Et dans ce régime informatique du contemporain, qu’est-ce que la cognition sans sa performativité ? L’informatisation de l’espace esthétique sur laquelle je mise comme étant la préoccupation artistique de Lotz est démontrée une fois de plus dans cette exposition : une nouvelle série de dispositifs fixés au mur élargissent le focus à la temporalité insurgée propre à la contemporanéité ; d’une certaine manière, c’est le présent comme une sorte d’a priori technique. Ce présent envahissant modifie la production artistique grâce à la puissance de traitement de sa performativité, le suspense saisissant au moment de la concrétisation de l’achat d’art contemporain en gardant l’œil fixé sur le cours de la devise. Comme les cycles d’obsolescence qui modulent les marchés des biens de consommation, c’est un art qui pourrait aussi bien proclamer « présent » pour chacune de ses réceptions culturelles jusqu’à ce que son public participant finisse par plier et répondre par « passé ». En effet, les dispositifs fixés au mur de l’exposition sans-titre de Lotz représentent assez bien cette problématique, que ce soit avec ses portes coulissantes automatiques ou autres éléments. Grâce à leurs capteurs optiques (littéralement des yeux électriques), ces portes réussissent à exécuter la fonction cognitive suggérée par Rain Over Water, en ce qu’elles reconnaissent leur spectateur avec une routine mécanique d’ouverture et de fermeture qui ne dure que le temps de l’attention qui leur est accordée, la durée du moment présent à l’instant passé.

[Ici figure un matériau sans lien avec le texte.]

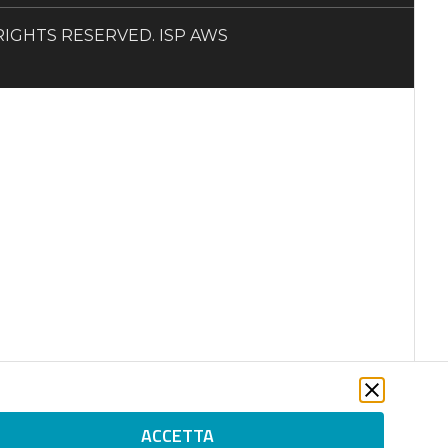
LL RIGHTS RESERVED. ISP AWS
ACCETTA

Exhibant leurs composantes mécaniques et portant les traces d’une usure qui suggère qu’elles proviennent de la casse, les pièces portent également de curieux titres en référence aux moulins agricoles qui constituent une sorte de musée à ciel ouvert de la Forêt Noire, région natale de Lotz en Allemagne. Peut-être que là encore, l’horreur évoquée par le passage initiatique se concrétise pleinement, les spectateurs ayant été conduits d’une pluie inquiétante au Nachträglichkeit (« après-coup ») technologique du moulin rural dont ils sont aussi contraints d’être les témoins. Si l’exposition n’était pas aussi « art contemporain », cette mise en scène vaudrait à peine un coup d’œil étonné. Ou peut-être que c’est précisément cette dimension ultra art contemporain qui fait perdre de sa teneur à la touche effroyable. J’ai eu beau me forcer à m’imprégner de l’ambiance camp de l’exposition, j’en suis néanmoins sorti avec un sourire plutôt qu’une grimace. La construction artistique de tous ces organes biologiques et mécaniques au sein de, et surtout pour le contexte pseudo informatique de cet art contemporain ultra léché, permet en grande partie de refermer sur elle-même la remarquable absurdité de ce milieu et ses aspirations de performance cognitive. Cela pose la question suivante : mise à part la fonction récursive de ses techniques internes, quelle cognition existe en fait vraiment dans le domaine contemporain ?
Dans le mythe involontairement hilarant de Lovecraft, le centre du chaos ultime est un palais cosmique avec pour fond sonore une mélopée monotone incongrue de flûtes invisibles. Lotz, en bon créateur généreux, inclut avec élégance un son de flûte harmonieux (ainsi qu’une série de moulages en zinc qui ressemblent à des clones devenus fous) au milieu de l’outillage complexe des portes coulissantes, comme s’il cherchait à éviter de trop désorienter le spectateur.